> [What the task asks] Look through the data below and output, unchanged, every line from the one holding "15.The reason people" through the one holding "g tẩy rửa, loại bỏ cặn bẩn.", inclusive. Skip the pictures.

[Entries taken from a collection]
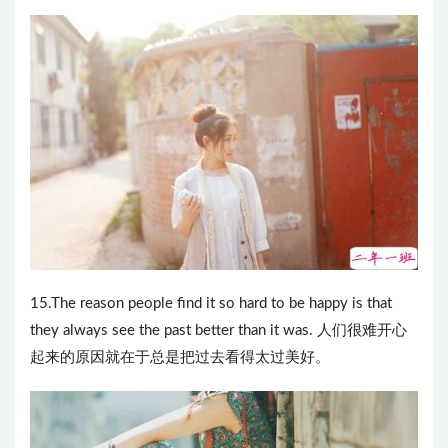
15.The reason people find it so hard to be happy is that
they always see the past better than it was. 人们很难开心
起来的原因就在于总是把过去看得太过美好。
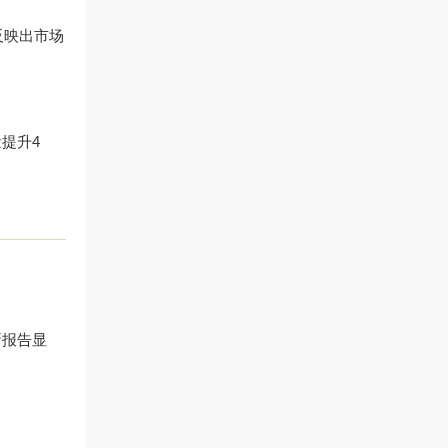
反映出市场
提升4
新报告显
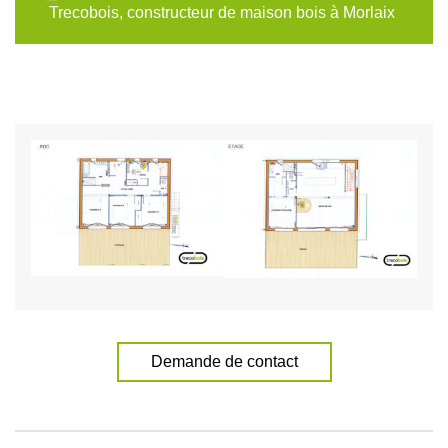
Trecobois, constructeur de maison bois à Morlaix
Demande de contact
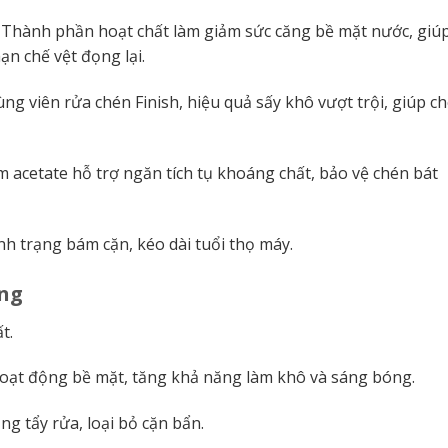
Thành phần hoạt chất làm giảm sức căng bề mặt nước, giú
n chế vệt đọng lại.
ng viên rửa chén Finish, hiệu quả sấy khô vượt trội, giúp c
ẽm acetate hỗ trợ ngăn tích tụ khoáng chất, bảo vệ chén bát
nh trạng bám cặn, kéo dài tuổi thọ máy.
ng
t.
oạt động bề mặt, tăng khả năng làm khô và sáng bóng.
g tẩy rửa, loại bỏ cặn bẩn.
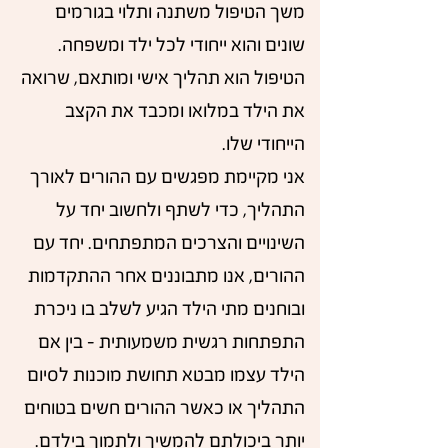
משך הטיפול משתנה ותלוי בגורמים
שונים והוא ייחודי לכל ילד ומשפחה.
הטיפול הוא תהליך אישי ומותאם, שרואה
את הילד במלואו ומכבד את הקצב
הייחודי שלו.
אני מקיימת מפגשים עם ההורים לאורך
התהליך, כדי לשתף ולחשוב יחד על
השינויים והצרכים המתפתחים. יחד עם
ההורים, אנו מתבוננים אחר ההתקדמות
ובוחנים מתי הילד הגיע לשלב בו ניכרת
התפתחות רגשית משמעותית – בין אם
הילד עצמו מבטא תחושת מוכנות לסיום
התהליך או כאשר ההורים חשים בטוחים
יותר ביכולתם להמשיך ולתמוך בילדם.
--
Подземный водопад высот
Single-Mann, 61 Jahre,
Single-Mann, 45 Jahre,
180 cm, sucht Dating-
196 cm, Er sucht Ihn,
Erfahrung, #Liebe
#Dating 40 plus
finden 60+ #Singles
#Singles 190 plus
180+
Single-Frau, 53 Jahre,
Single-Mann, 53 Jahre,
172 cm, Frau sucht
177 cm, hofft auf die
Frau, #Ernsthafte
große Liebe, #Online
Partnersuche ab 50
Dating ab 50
* * *
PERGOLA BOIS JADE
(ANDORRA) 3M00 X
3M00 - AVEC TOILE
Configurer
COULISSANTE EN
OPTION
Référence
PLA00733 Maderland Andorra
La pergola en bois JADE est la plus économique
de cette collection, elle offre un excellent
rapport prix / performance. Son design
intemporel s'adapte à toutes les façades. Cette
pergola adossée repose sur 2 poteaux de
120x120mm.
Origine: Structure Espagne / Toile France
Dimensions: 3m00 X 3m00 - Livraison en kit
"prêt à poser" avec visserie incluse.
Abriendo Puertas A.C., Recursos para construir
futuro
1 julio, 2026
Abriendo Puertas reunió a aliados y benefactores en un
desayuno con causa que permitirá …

> [Problem solution]
15.The reason people find it so hard to be happy is that
they always see the past better than it was. 人们很难开心
起来的原因就在于总是把过去看得太过美好。
反映出市场
提升4
新报告显
Trecobois, constructeur de maison bois à Morlaix
Demande de contact
Thành phần hoạt chất làm giảm sức căng bề mặt nước, giú
n chế vệt đọng lại.
ng viên rửa chén Finish, hiệu quả sấy khô vượt trội, giúp c
ẽm acetate hỗ trợ ngăn tích tụ khoáng chất, bảo vệ chén bát
nh trạng bám cặn, kéo dài tuổi thọ máy.
ng
t.
oạt động bề mặt, tăng khả năng làm khô và sáng bóng.
g tẩy rửa, loại bỏ cặn bẩn.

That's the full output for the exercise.